▸ Task to carry out
Search the records for the word "dialog" and pick out every line that has it.

▸ Dataset excerpts
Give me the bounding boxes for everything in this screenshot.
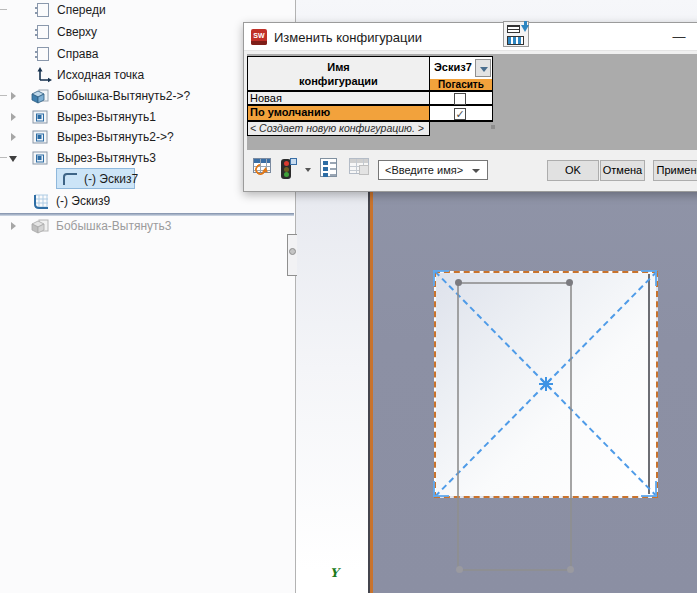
expand-arrow-icon[interactable] <box>11 113 16 121</box>
tree-item-label: Вырез-Вытянуть1 <box>57 107 156 127</box>
show-tree-items-icon[interactable] <box>320 158 337 177</box>
sketch-corner-mark <box>655 481 657 497</box>
config-name-column-header: Имя конфигурации <box>247 56 430 92</box>
plane-icon <box>37 3 49 17</box>
suppress-checkbox-unchecked[interactable] <box>454 93 466 105</box>
dropdown-arrow-icon[interactable] <box>305 168 311 172</box>
config-row-default[interactable]: По умолчанию <box>247 106 430 122</box>
config-row-new-checkbox-cell[interactable] <box>430 92 493 106</box>
suppress-checkbox-checked[interactable]: ✓ <box>454 108 466 120</box>
tree-item-label: Бобышка-Вытянуть2->? <box>57 86 190 106</box>
config-row-new[interactable]: Новая <box>247 92 430 106</box>
save-table-icon-disabled <box>349 158 369 174</box>
expand-arrow-icon[interactable] <box>11 222 16 230</box>
sketch-endpoint[interactable] <box>455 279 462 286</box>
sketch-corner-mark <box>433 481 435 497</box>
suppress-column-header[interactable]: Погасить <box>430 79 493 92</box>
sketch-corner-mark <box>655 270 657 286</box>
boss-extrude-icon-disabled <box>30 218 50 234</box>
expand-arrow-icon[interactable] <box>11 92 16 100</box>
sketch-corner-mark <box>433 495 449 497</box>
plane-icon <box>37 25 49 39</box>
cut-extrude-icon <box>30 129 50 145</box>
dialog-titlebar[interactable]: SW Изменить конфигурации — <box>244 23 697 51</box>
cancel-button[interactable]: Отмена <box>600 160 645 181</box>
config-name-combo[interactable]: <Введите имя> <box>378 160 488 180</box>
tree-item-sketch9[interactable]: (-) Эскиз9 <box>0 191 294 211</box>
expand-arrow-icon[interactable] <box>11 133 16 141</box>
table-resize-grip[interactable] <box>491 125 495 129</box>
tree-item-label: (-) Эскиз7 <box>84 169 138 189</box>
tree-item-label: Спереди <box>57 0 106 20</box>
cut-extrude-icon <box>30 109 50 125</box>
tree-item-label: Вырез-Вытянуть3 <box>57 148 156 168</box>
solidworks-app-icon: SW <box>251 29 267 45</box>
parameter-square-icon <box>290 158 297 165</box>
config-row-default-checkbox-cell[interactable]: ✓ <box>430 106 493 122</box>
tree-item-label: Справа <box>57 44 98 64</box>
floppy-disk-icon <box>359 165 369 175</box>
dialog-title: Изменить конфигурации <box>274 30 422 45</box>
show-configurations-icon[interactable] <box>253 158 271 173</box>
sketch-corner-mark <box>433 270 435 286</box>
sketch-grid-icon <box>31 193 51 209</box>
sketch-endpoint[interactable] <box>566 279 573 286</box>
apply-button[interactable]: Применить <box>653 160 697 181</box>
tree-item-label: Сверху <box>57 22 97 42</box>
solidworks-window: Y Спереди Сверху Справа Исходная <box>0 0 697 593</box>
cut-extrude-icon <box>30 150 50 166</box>
modify-configurations-dialog: SW Изменить конфигурации — Имя конфигура… <box>243 22 697 192</box>
tree-item-boss-extrude3[interactable]: Бобышка-Вытянуть3 <box>0 216 294 236</box>
sketch-rectangle[interactable] <box>457 282 572 571</box>
chevron-down-icon <box>472 169 480 173</box>
y-axis-label: Y <box>330 566 339 580</box>
sketch-corner-mark <box>433 270 449 272</box>
sketch-icon <box>60 171 80 187</box>
splitter-grip-handle[interactable] <box>287 234 297 276</box>
plane-icon <box>37 47 49 61</box>
feature-column-header[interactable]: Эскиз7 <box>430 56 493 79</box>
config-row-create-new[interactable]: < Создает новую конфигурацию. > <box>247 122 430 136</box>
apply-rows-icon[interactable] <box>503 21 529 47</box>
sketch-endpoint[interactable] <box>567 566 574 573</box>
chevron-down-icon <box>480 67 488 72</box>
minimize-button[interactable]: — <box>664 26 694 48</box>
cut-wall-edge <box>648 274 650 494</box>
ok-button[interactable]: OK <box>547 160 599 181</box>
collapse-arrow-icon[interactable] <box>9 156 17 162</box>
sketch-endpoint[interactable] <box>456 566 463 573</box>
boss-extrude-icon <box>30 88 50 104</box>
splitter-grip-dot <box>289 248 296 255</box>
feature-dropdown-button[interactable] <box>475 59 491 77</box>
tree-item-label: Исходная точка <box>57 65 144 85</box>
origin-icon <box>36 67 56 83</box>
tree-item-label: Вырез-Вытянуть2->? <box>57 127 174 147</box>
tree-item-label: Бобышка-Вытянуть3 <box>56 216 172 236</box>
suppress-states-icon[interactable] <box>279 158 299 180</box>
tree-item-label: (-) Эскиз9 <box>56 191 110 211</box>
tree-item-front-plane[interactable]: Спереди <box>0 0 294 20</box>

▸ Task solution
dialog-titlebar[interactable]: SW Изменить конфигурации — <box>244 23 697 51</box>
dialog-title: Изменить конфигурации <box>274 30 422 45</box>
modify-configurations-dialog: SW Изменить конфигурации — Имя конфигура… <box>243 22 697 192</box>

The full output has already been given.